At the beginning of the year, I started reading Six of Crows by Leigh Bardugo. It’s a big book, and I remember about halfway through I already started feeling nostalgic for it – already, I was preparing myself for the end of the book and aching to experience it again. Because its sequel comes out this Fall, I decided that I would let myself pick it up again at the end of the summer, so as to double as a mental refresher.  I moved on.

Immediately after finishing Six of Crows, I started Maggie Stiefvater’s The Raven Cycle, which I’ve already talked quite a bit about, and once again, I was struck with such awe over characters and prose of a type that I hadn’t encountered in so long – if ever. After I read the first three books, I found myself absolutely overcome with the need to stay in this world. Again, under the guise of a refresher, I decided to reread them mere months later, timing them precisely before the last book was released. It’s been forever since I’ve read a book twice, and I forgot how good it felt. I marked up what seemed like every (digital) page with highlights and notes. I began to see the early hints at plot twists to come. Best of all, I read more slowly then I did the first time. It was bliss.

I’ve spent the last several weeks reading Harry Potter over again. I’d read the series countless times years ago, but I haven’t picked up the books at least since the last movie came out. Harry Potter was my first love, my first true understanding of the incredible capabilities of storytelling. It has been far too long. I’m on the Deathly Hallows now, and my mom keeps marveling at how the books still make me laugh out loud as though I were reading them for the first time. I can’t help it. J.K. Rowling’s brand of wit matches – and perhaps played a role in shaping – my own sense of humor. At the same time, I’ve also cried more rereading this series than I ever had the first several times around. With time comes, inevitably, perspective.
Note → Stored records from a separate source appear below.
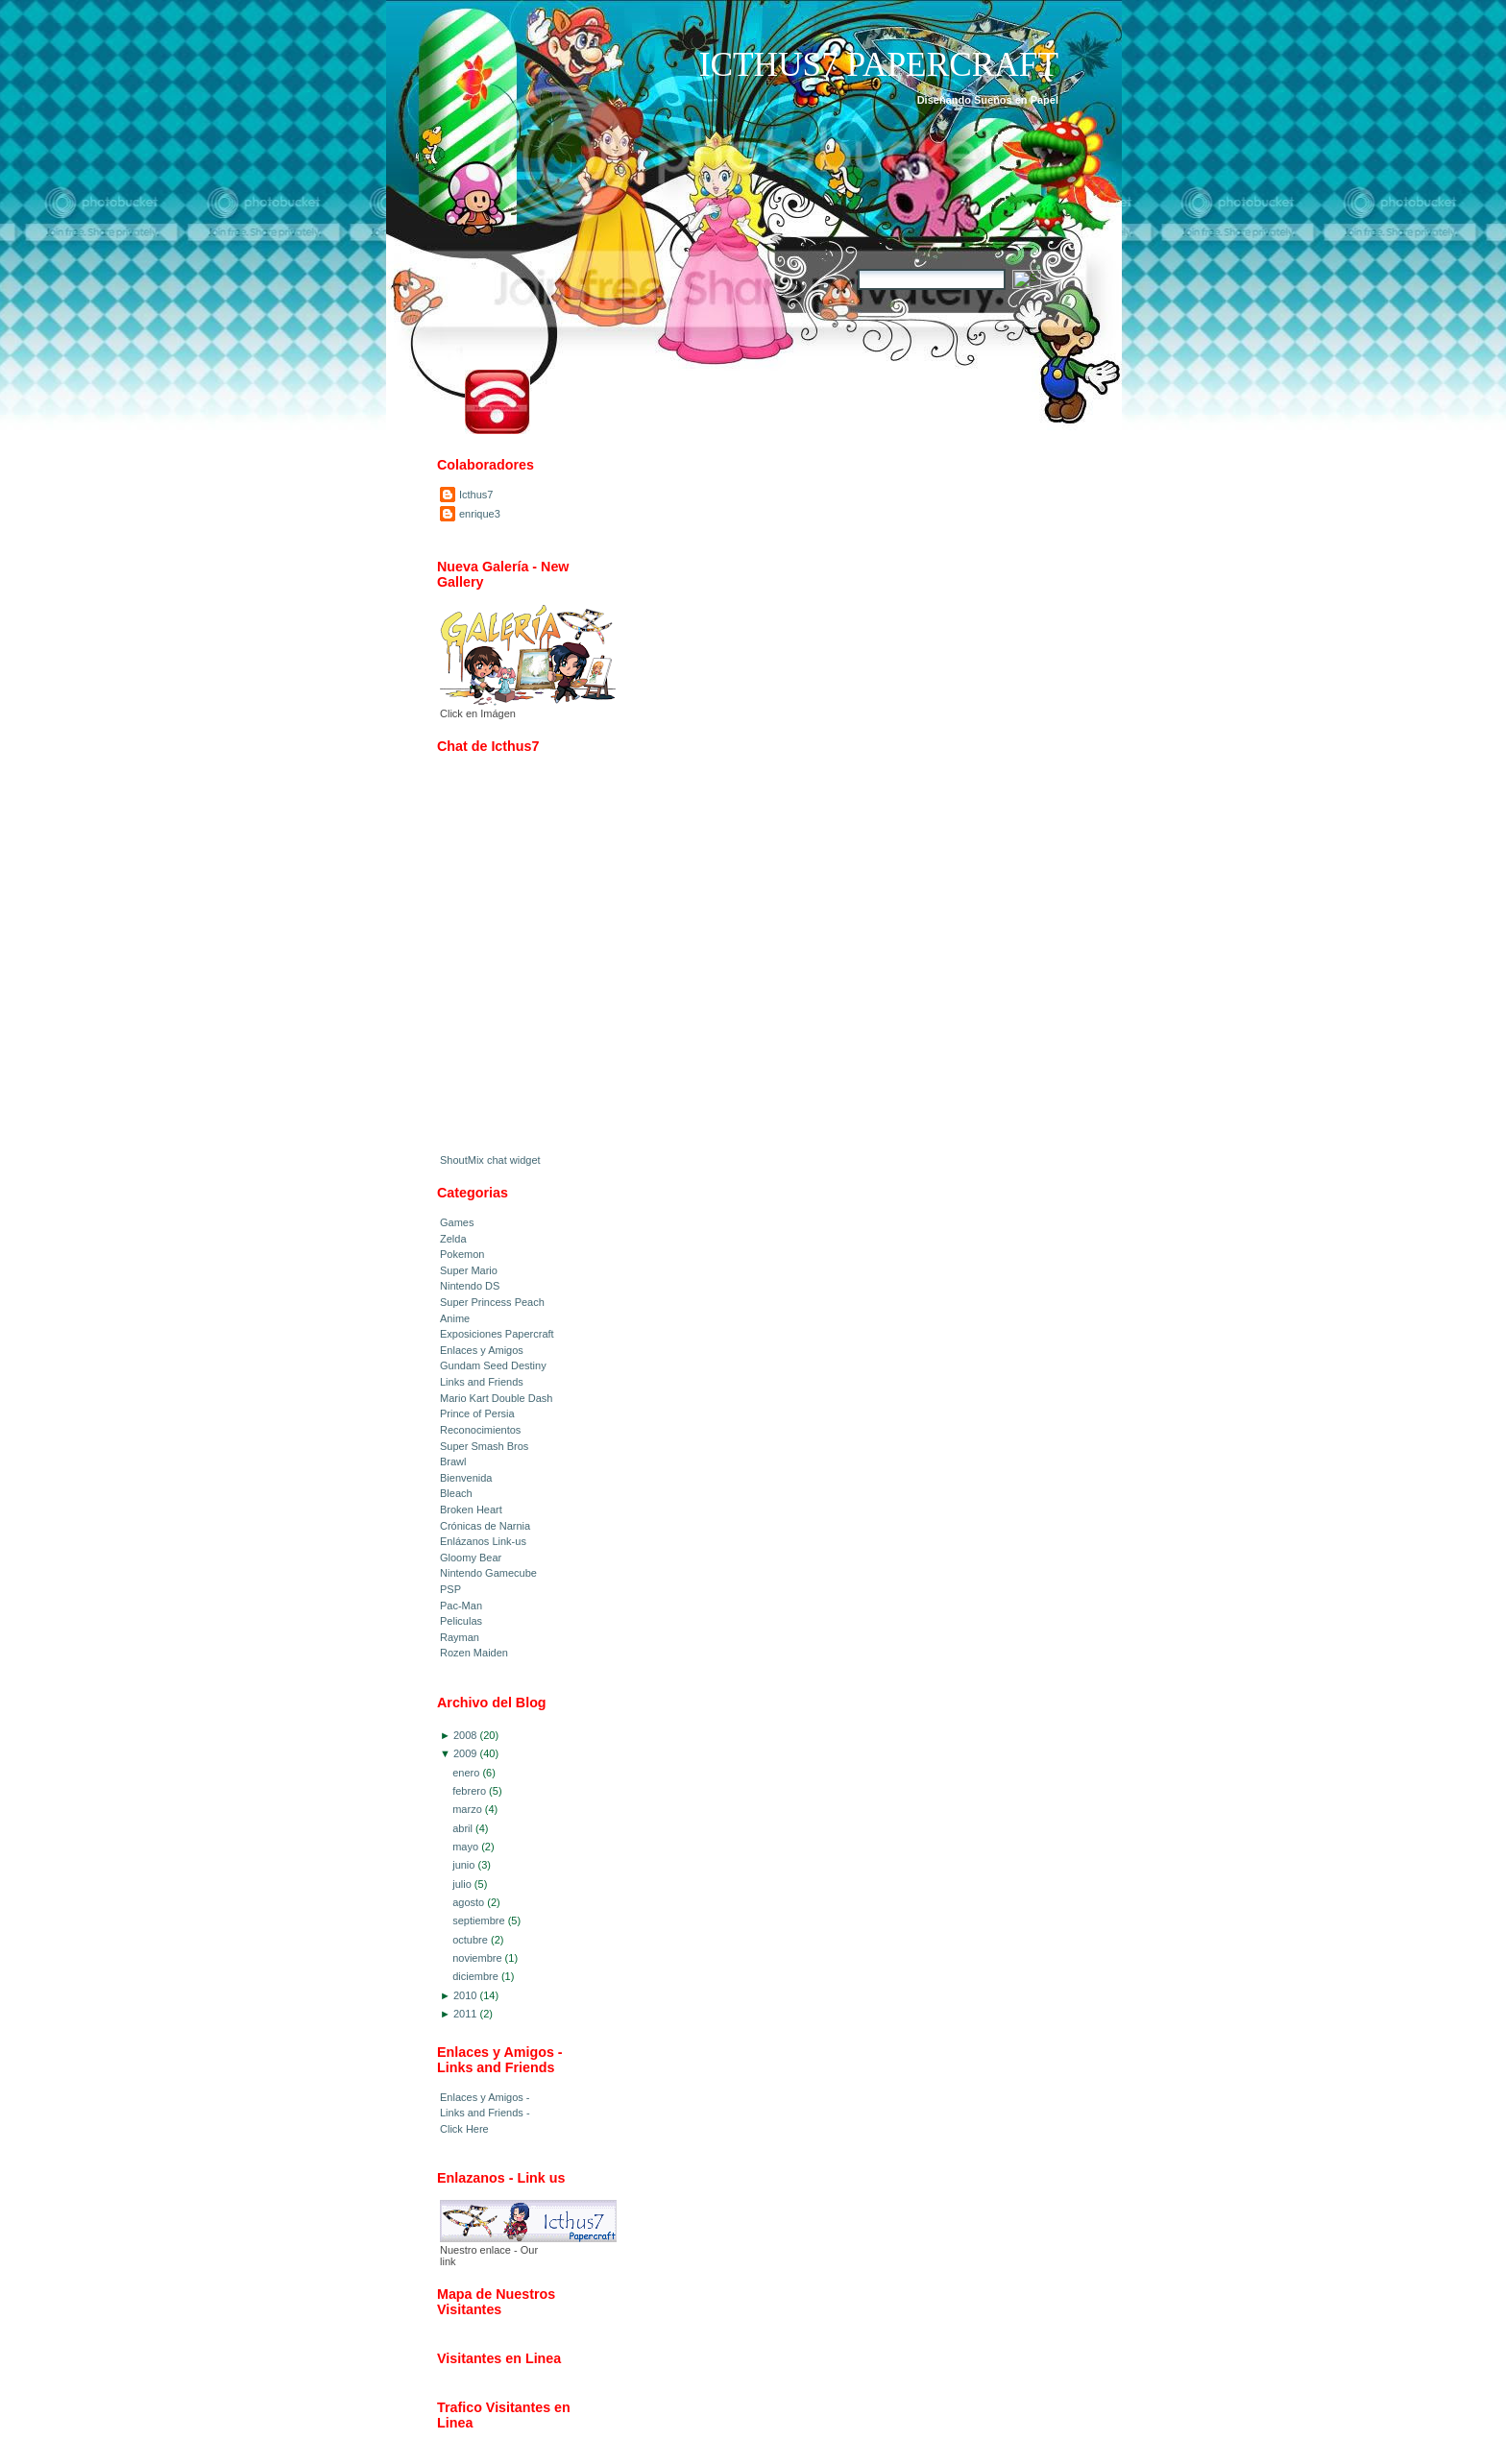  Describe the element at coordinates (468, 1902) in the screenshot. I see `agosto` at that location.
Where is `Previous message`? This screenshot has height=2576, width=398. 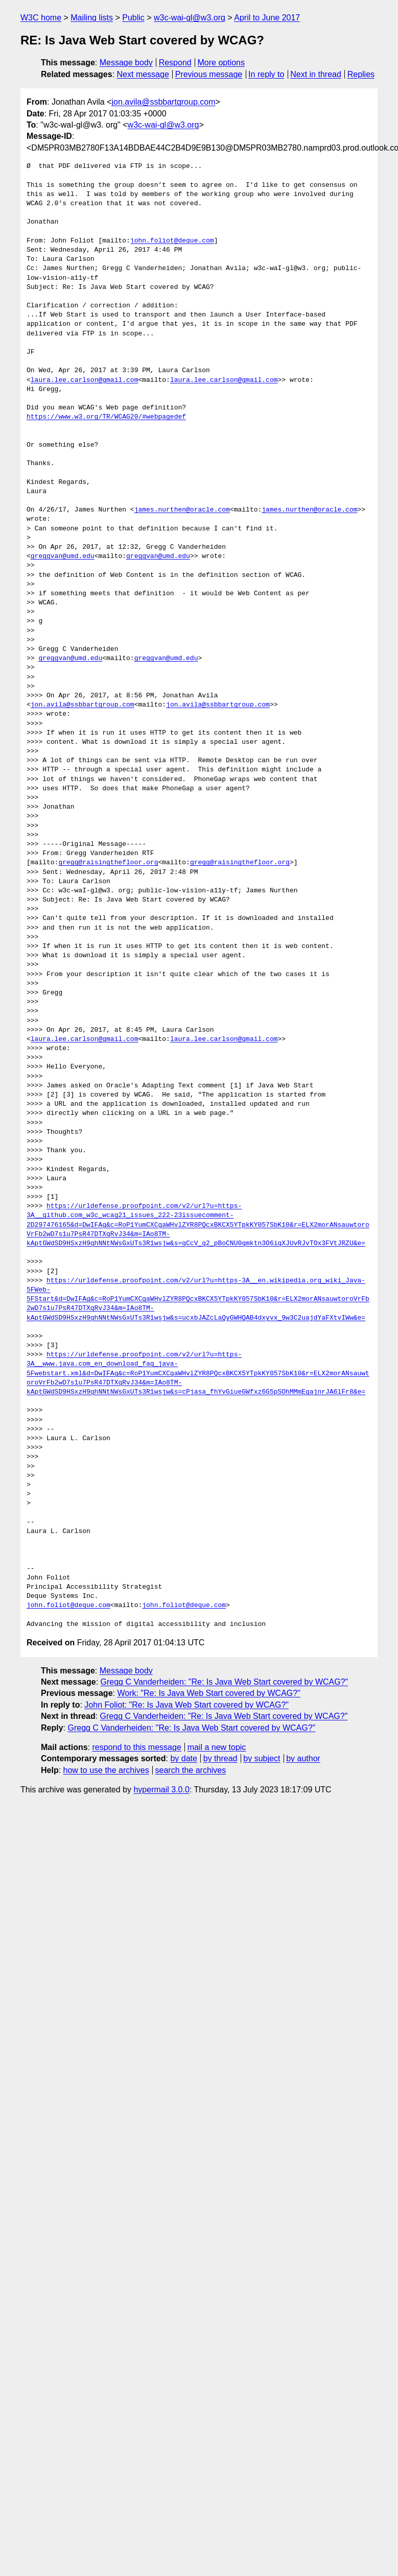 Previous message is located at coordinates (209, 74).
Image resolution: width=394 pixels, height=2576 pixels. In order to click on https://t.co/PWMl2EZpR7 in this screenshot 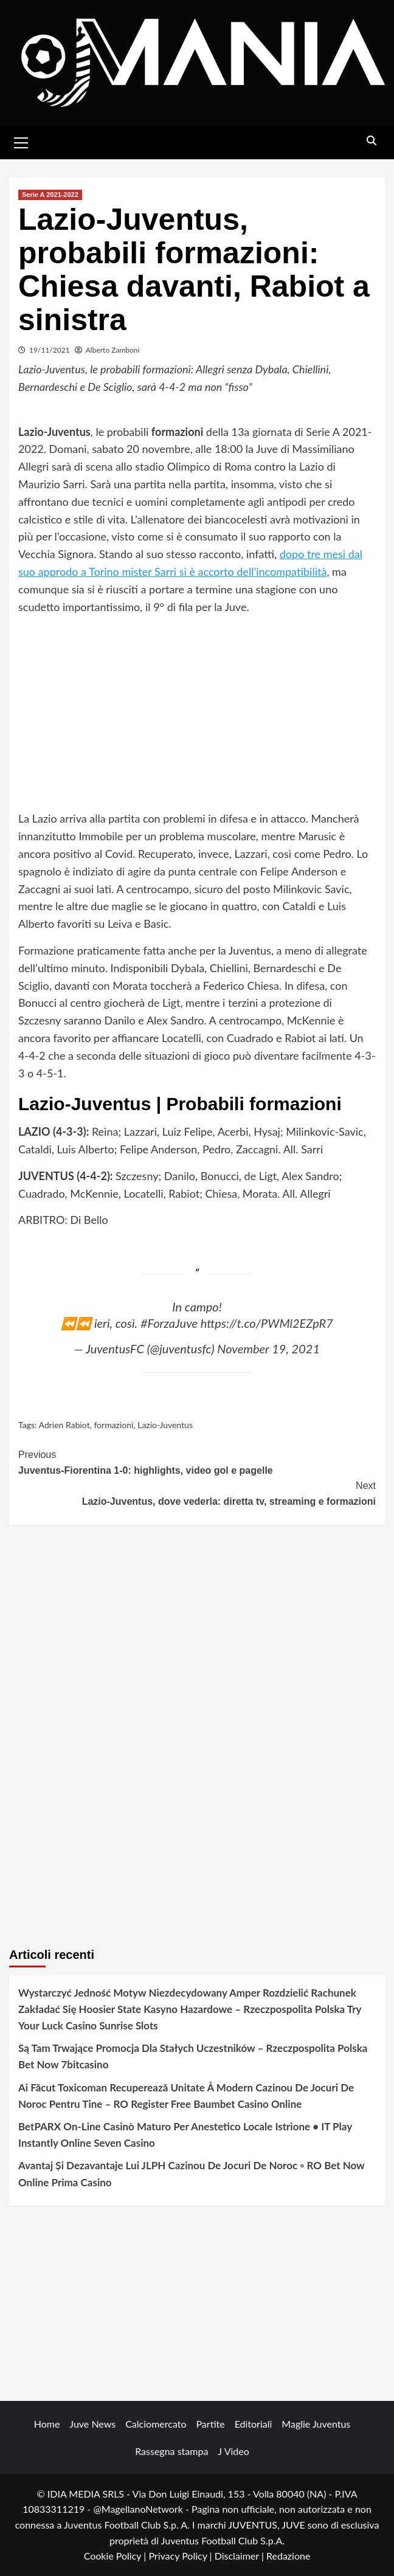 , I will do `click(267, 1323)`.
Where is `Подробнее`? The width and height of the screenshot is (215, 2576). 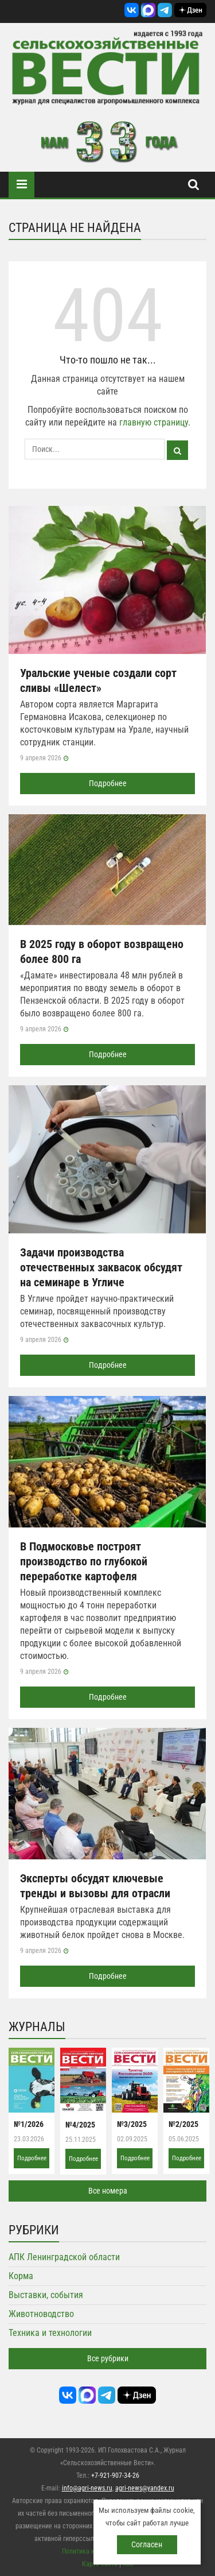 Подробнее is located at coordinates (108, 783).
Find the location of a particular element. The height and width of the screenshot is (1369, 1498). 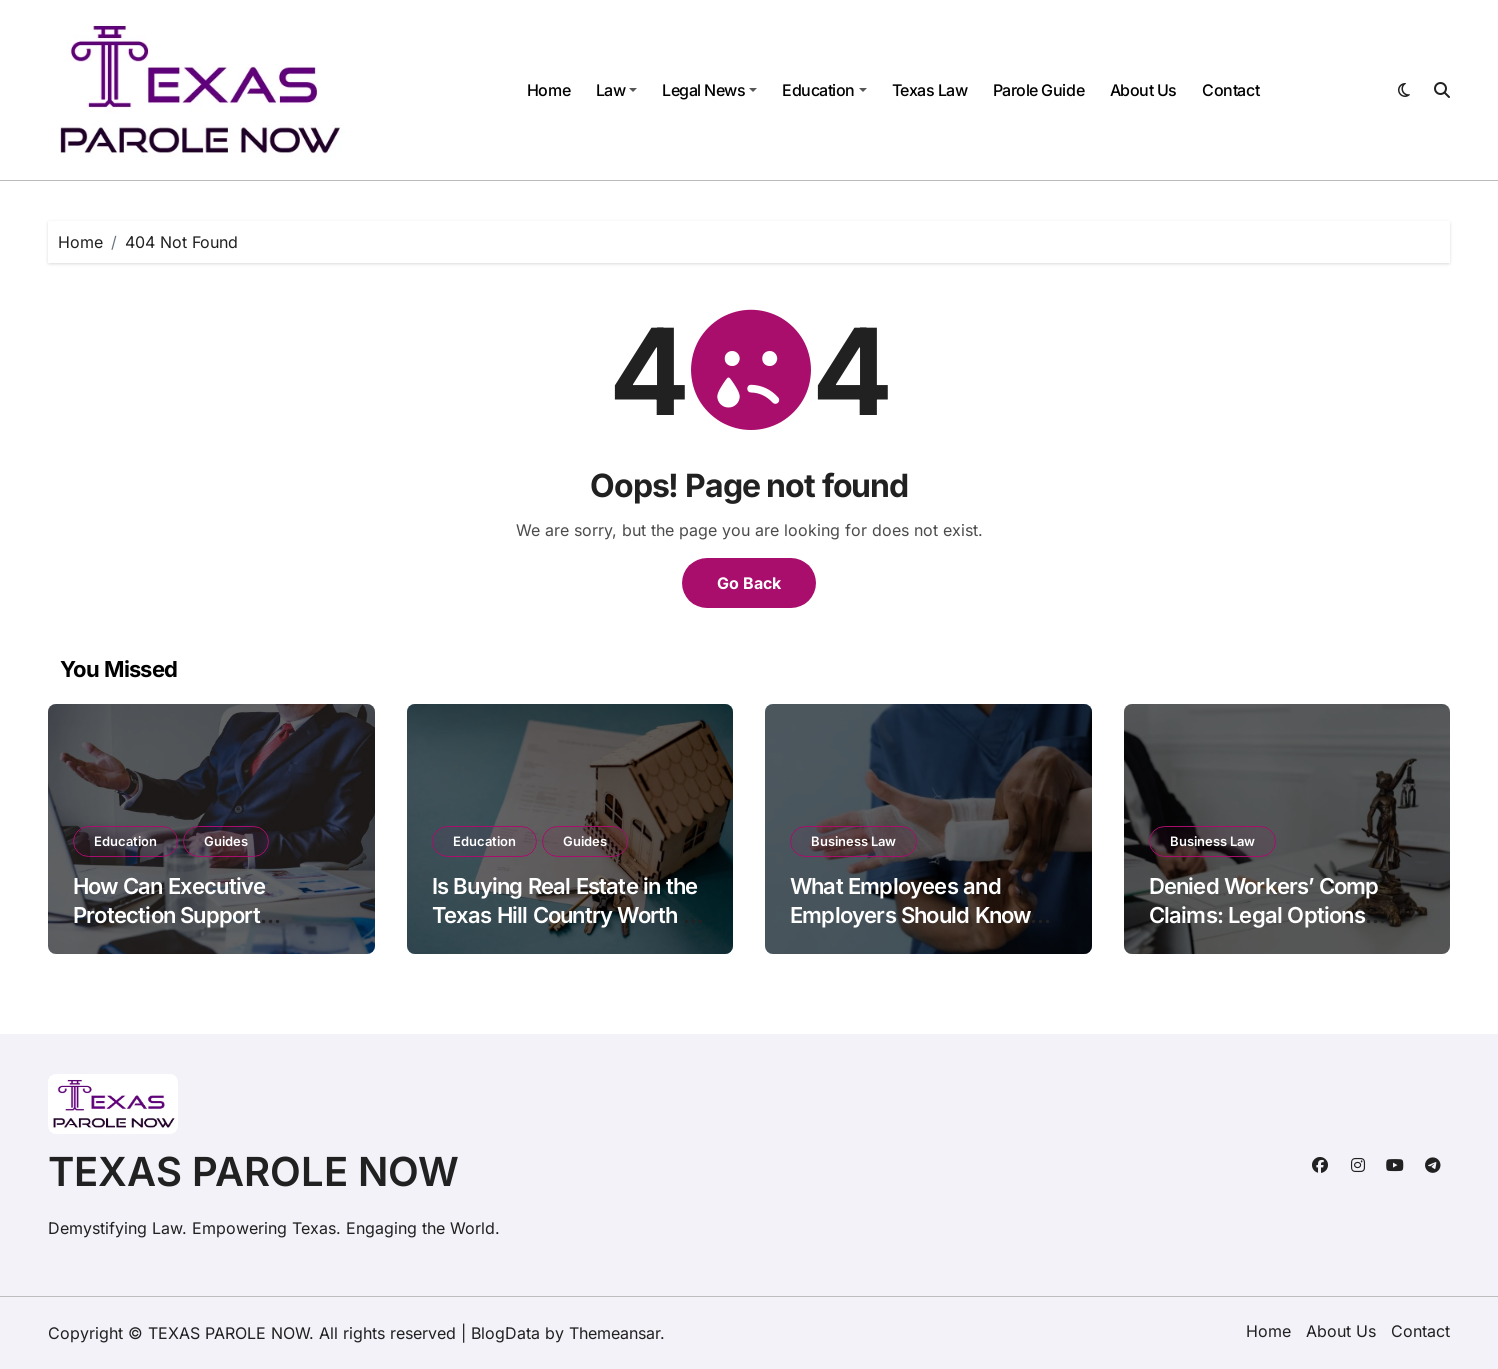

The first time I read a book, it’s a mad race to the finish, the burning need for satisfaction and completion. The second time, it becomes more savory. The anticipation is as sweet as the anticipated moment itself. The surprises that you forget to expect are doubly surprising, and doubly enjoyable. The characters are alive from the first page. Everything burns brighter

As a writer, rereading also comes with an additional filter. There’s more time to notice everything the author is doing, to identify the tools that make them successful, and the ways they fall short. It’s this kind of reading that really translates into better writing.

It’s something I’m going to do a lot more of.